The euro is the world's second-largest reserve currency – yet it has played a negligible role in the stablecoin market so far. While US dollar tokens like Tether and USDC dominate the market, the euro remains a niche player. In an interview with BTC-ECHO, AllUnity CEO Alexander Höptner explains why this is the case – and what steps are necessary for Europe to catch up in the global stablecoin competition.

No need in the internal market – but in cross-border settlement

Höptner sees no benefit for everyday use within the Eurozone: “There's no need for a euro stablecoin for payments within the Eurozone. SEPA is cheap, fast, and works.”

The situation is different in international business. This is where the real problem becomes apparent: “As soon as we make cross-border payments, a structural deficit becomes apparent: funds still take an average of three to five days to arrive.” This is precisely where AllUnity sees the leverage to position stablecoins as a fast, transparent, and cost-effective alternative to SWIFT.

Euro stablecoins massively underrepresented

“The euro is massively underrepresented as a token, despite being the second-largest reserve currency,” says Höptner. “Our vision is to establish a leading euro stablecoin as a cornerstone for global payments.”

The underrepresentation has historical reasons: The dollar is considered the reserve currency in global trade, the stablecoin industry began in the US – and liquidity attracts liquidity. “Anyone who trades with the US uses US dollar stablecoins. The euro has simply been lost in this regard.”

Regulation: No disadvantage for Europe

While the Genius Act is introducing stablecoin regulation in the US, MiCA is already considered a binding framework in Europe. Many see this as a competitive disadvantage, but Höptner disagrees: “If we look at the regimes around the world, they are certainly comparable to MiCA. Interest rate bans, reserve requirements, capital requirements – the direction is similar. The problem in Europe is less the rule itself, but rather the disruptive fire that creates uncertainty. We should implement it consistently now.”

For CFOs of large companies, this means that legal certainty in Europe could ultimately even become a location advantage.

Market consolidation inevitable

Höptner is relaxed about the fact that there are currently numerous euro stablecoin experiments: “Not all of them will deliver the quality required for real payments. These projects will disappear again.” Standards and ratings are crucial, similar to those for traditional currencies. “Jurisdiction, reserves, governance: Companies are taking a close look.”

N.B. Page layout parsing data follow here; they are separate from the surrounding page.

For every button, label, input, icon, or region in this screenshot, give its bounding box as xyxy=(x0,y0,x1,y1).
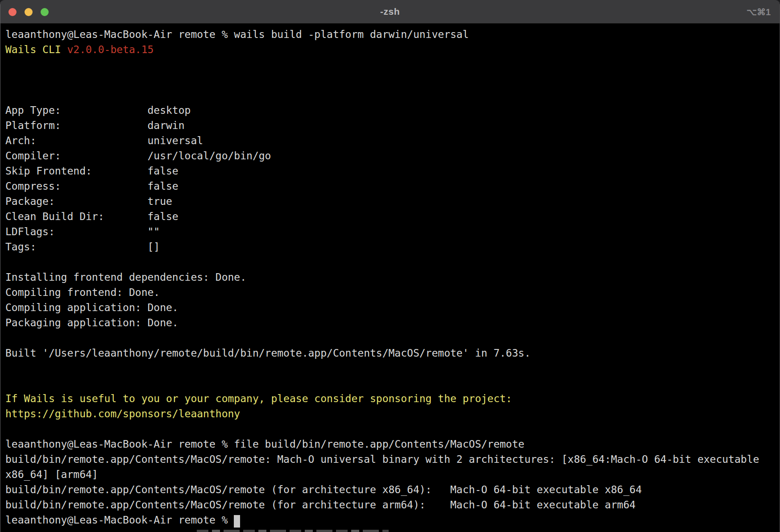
terminal-line: App Type: desktop xyxy=(5,103,775,118)
terminal-line: https://github.com/sponsors/leaanthony xyxy=(5,406,775,421)
text-segment: Platform: darwin xyxy=(5,120,185,131)
close-button[interactable] xyxy=(8,8,17,16)
terminal-line: Packaging application: Done. xyxy=(5,315,775,330)
text-segment: v2.0.0-beta.15 xyxy=(67,44,154,55)
terminal-line: Package: true xyxy=(5,194,775,209)
text-segment: leaanthony@Leas-MacBook-Air remote % xyxy=(5,514,234,526)
text-cursor xyxy=(234,515,240,528)
terminal-line xyxy=(5,376,775,391)
terminal-line: Clean Build Dir: false xyxy=(5,209,775,224)
text-segment: https://github.com/sponsors/leaanthony xyxy=(5,408,240,420)
terminal-line: build/bin/remote.app/Contents/MacOS/remo… xyxy=(5,482,775,497)
text-segment: Compiling application: Done. xyxy=(5,302,178,313)
terminal-output: leaanthony@Leas-MacBook-Air remote % wai… xyxy=(0,24,780,528)
text-segment: Wails CLI xyxy=(5,44,67,55)
text-segment: Built '/Users/leaanthony/remote/build/bi… xyxy=(5,347,531,359)
cutoff-text-fragment xyxy=(197,530,389,532)
titlebar[interactable]: -zsh ⌥⌘1 xyxy=(0,0,780,24)
text-segment: Compiler: /usr/local/go/bin/go xyxy=(5,150,271,162)
terminal-line xyxy=(5,57,775,72)
text-segment: Package: true xyxy=(5,195,172,207)
text-segment: x86_64] [arm64] xyxy=(5,469,98,480)
text-segment: LDFlags: "" xyxy=(5,226,160,237)
terminal-line: Built '/Users/leaanthony/remote/build/bi… xyxy=(5,345,775,361)
terminal-line: If Wails is useful to you or your compan… xyxy=(5,391,775,406)
terminal-line: x86_64] [arm64] xyxy=(5,467,775,482)
text-segment: Compiling frontend: Done. xyxy=(5,287,160,298)
terminal-line xyxy=(5,361,775,376)
terminal-line: build/bin/remote.app/Contents/MacOS/remo… xyxy=(5,452,775,467)
terminal-line: leaanthony@Leas-MacBook-Air remote % fil… xyxy=(5,436,775,452)
terminal-line: Installing frontend dependencies: Done. xyxy=(5,270,775,285)
window-shortcut-hint: ⌥⌘1 xyxy=(747,0,771,24)
text-segment: build/bin/remote.app/Contents/MacOS/remo… xyxy=(5,484,642,495)
terminal-line xyxy=(5,87,775,103)
terminal-line: Wails CLI v2.0.0-beta.15 xyxy=(5,42,775,57)
text-segment: Installing frontend dependencies: Done. xyxy=(5,271,246,283)
terminal-line xyxy=(5,72,775,87)
text-segment: Compress: false xyxy=(5,180,178,192)
text-segment: App Type: desktop xyxy=(5,104,191,116)
terminal-line: leaanthony@Leas-MacBook-Air remote % wai… xyxy=(5,27,775,42)
text-segment: leaanthony@Leas-MacBook-Air remote % fil… xyxy=(5,438,524,450)
text-segment: leaanthony@Leas-MacBook-Air remote % wai… xyxy=(5,29,469,40)
terminal-line: Compiling application: Done. xyxy=(5,300,775,315)
terminal-line: Compress: false xyxy=(5,179,775,194)
text-segment: Skip Frontend: false xyxy=(5,165,178,177)
terminal-line xyxy=(5,421,775,436)
text-segment: Clean Build Dir: false xyxy=(5,211,178,222)
text-segment: Packaging application: Done. xyxy=(5,317,178,328)
terminal-line: Arch: universal xyxy=(5,133,775,148)
minimize-button[interactable] xyxy=(25,8,33,16)
text-segment: Tags: [] xyxy=(5,241,160,253)
window-controls xyxy=(8,0,49,24)
window-title: -zsh xyxy=(0,6,780,17)
terminal-window: -zsh ⌥⌘1 leaanthony@Leas-MacBook-Air rem… xyxy=(0,0,780,532)
terminal-line: LDFlags: "" xyxy=(5,224,775,239)
terminal-line: Skip Frontend: false xyxy=(5,163,775,179)
terminal-line: Compiling frontend: Done. xyxy=(5,285,775,300)
text-segment: Arch: universal xyxy=(5,135,203,146)
text-segment: build/bin/remote.app/Contents/MacOS/remo… xyxy=(5,499,635,511)
zoom-button[interactable] xyxy=(41,8,49,16)
text-segment: build/bin/remote.app/Contents/MacOS/remo… xyxy=(5,453,759,465)
terminal-line: Tags: [] xyxy=(5,239,775,254)
terminal-line: Compiler: /usr/local/go/bin/go xyxy=(5,148,775,163)
terminal-line xyxy=(5,330,775,345)
terminal-line: Platform: darwin xyxy=(5,118,775,133)
terminal-line xyxy=(5,254,775,270)
terminal-line: leaanthony@Leas-MacBook-Air remote % xyxy=(5,512,775,528)
text-segment: If Wails is useful to you or your compan… xyxy=(5,393,512,404)
terminal-line: build/bin/remote.app/Contents/MacOS/remo… xyxy=(5,497,775,512)
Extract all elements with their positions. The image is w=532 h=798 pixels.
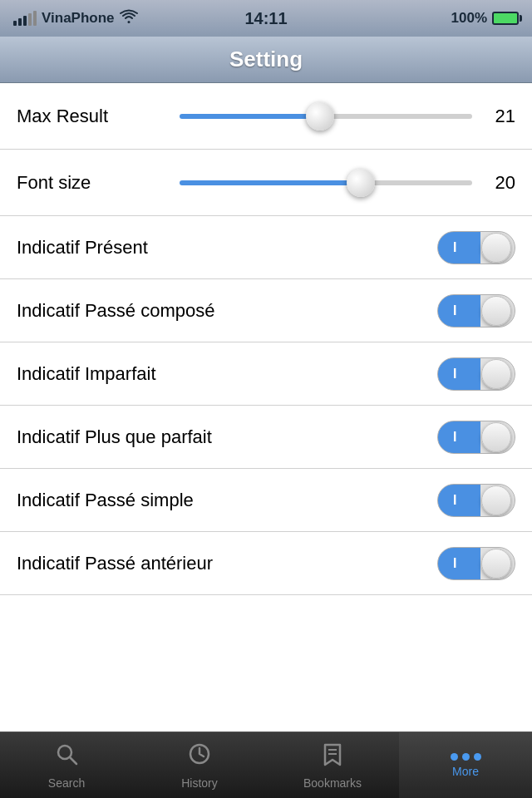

Euro stablecoins as a geopolitical tool

In addition to their commercial uses, stablecoins also have a political dimension. “It would be short-sighted not to consider stablecoins from a geopolitical perspective,” Höptner emphasizes. The background: By being deposited in government bonds, stablecoin reserves can contribute to government financing—an option that is becoming increasingly important given the high levels of debt in Europe.

“If the US or other countries back government bonds with stablecoin reserves, Europe should at least keep this option open – within a stable regulatory framework,” Höptner said. A European stablecoin could become a strategic source of financing, especially in the context of planned growth and defense funds.

Vision: From niche player to cornerstone

Ultimately, for AllUnity, it's about nothing less than Europe's strategic role in global payments. “Our goal is to establish the leading euro stablecoin worldwide,” says Höptner. “If we want to achieve this, we need to build liquidity, create regulatory clarity, and, above all, convince the real economy. Only then can the euro play the role it truly deserves in the stablecoin market.”